**ACTIVITY:**
Return the lines below exactly, starting with the line that contains "Bible Study: Sunday, 10:00 AM" and stopping after the last line.

**SUPPLIED DATA:**
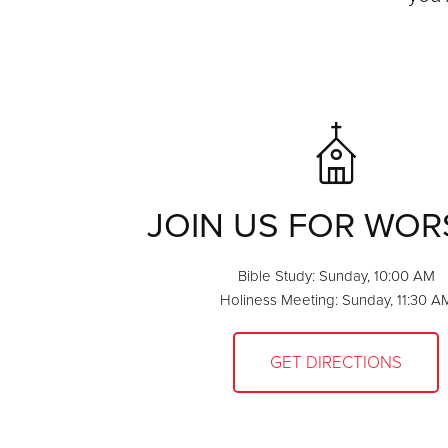
JOIN US FOR WOR
Bible Study: Sunday, 10:00 AM
Holiness Meeting: Sunday, 11:30 A
GET DIRECTIONS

**ANSWER TO THE PROBLEM:**
Bible Study: Sunday, 10:00 AM
Holiness Meeting: Sunday, 11:30 A
GET DIRECTIONS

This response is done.